In GCP, I have a Cloud Run service 'A' which is in a VPC having subnet IP range 10.0.0.0/24. I have another Cloud Run service 'B' which not connected to any VPC. I have a serverless VPC access which connects to the VPC. This VPC access is configured with IP range 10.8.0.0/28. I then configured the networking in service 'B' with option Connect to a VPC for outbound traffic -> Use Serverless VPC Access connectors and choose the connector. Now when Service 'B' is trying to connect to Service 'A', i see error Error: Forbidden Your client does not have permission to get URL /bka/testa from this server. How do I resolve this?
Networking of service A- enter image description here
Networking tab of service B- enter image description here
Firewall rule for VPC- Ingress firewall rule - Global - 65534 - Apply to all - IPv4 ranges: 10.0.0.0/24 - Ports and protocol: all
Thanks to your comment and your screenshot, let me explain.
You set the service A internal, then, only traffic coming from your VPC (and shared VPC and VPC SC, but it's out of the scope) can reach the service
On your service B, you set a serverless VPC connector and route ALL the traffic to it. It's important because Cloud Run service, even when set "Internal" has a public DNS and the traffic is routed to the public internet to reach it. In your case, the internet traffic past through your VPC first and then reach the internet. Because of that, your traffic is authenticated as coming from your VPC.
Because YES, setting your service internal is just an additional rules on your traffic source check (the traffic must be authenticated as coming from an authorized source). The DNS is still public!
Where is your mistake?
Firstly, a wrong assumption: you use a serverless VPC connector on service A. A serverless VPC connector is ONLY for egress traffic and has no impact on your ingress. (Yet, things are cooking, maybe for S2)

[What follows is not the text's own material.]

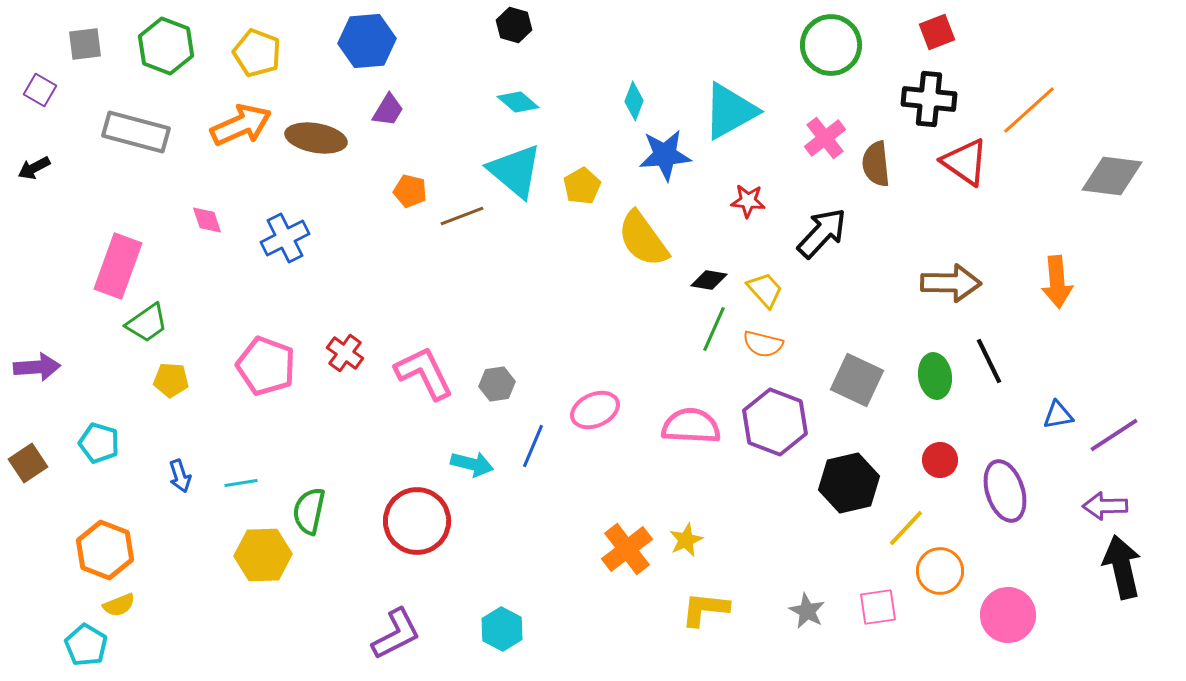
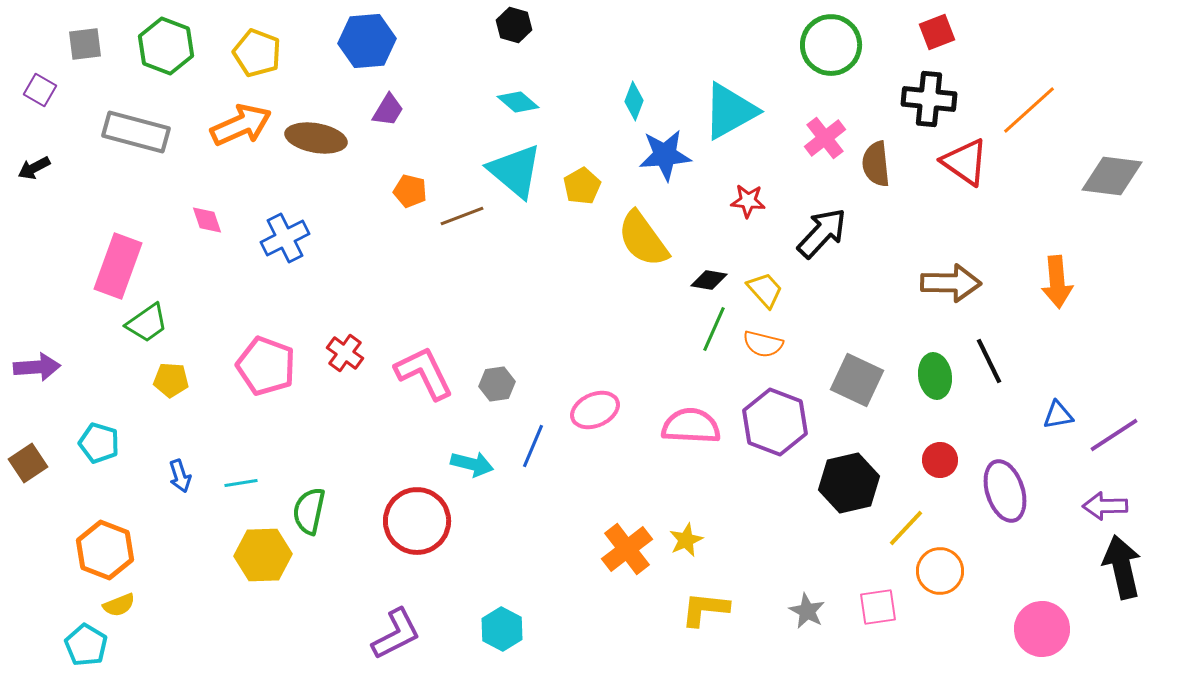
pink circle at (1008, 615): moved 34 px right, 14 px down
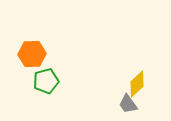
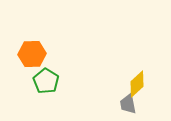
green pentagon: rotated 25 degrees counterclockwise
gray trapezoid: rotated 25 degrees clockwise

Secondly, don't mix up traffic (network) management like ingress and egress, and application layer management. Also named L4 for network and L7 for application.
In your configuration, even if your network traffic is correctly authenticated (you are coming from your VPC), it's only a L4 validation. If you set your Cloud Run service A private, it required authentication at L7. i.e. check if in the header of the HTTP request you have an "authorization" entry with a JWT bearer token. See more here
If your security is network based (not recommended) you can set your service A public. That means no security check at l7. Keep only the service internal and only L4 check is done.
The problem is: any service, app, stuff having access to your VPC network can use your service without requiring any additional authentication (old DMZ pattern).
Modern security pattern are 0 trust and, whatever the network source, it's the application layer that must accept the request to process it. In other word, you can put your service A with ingress=all traffic as long as you correctly manage the L7 authentication.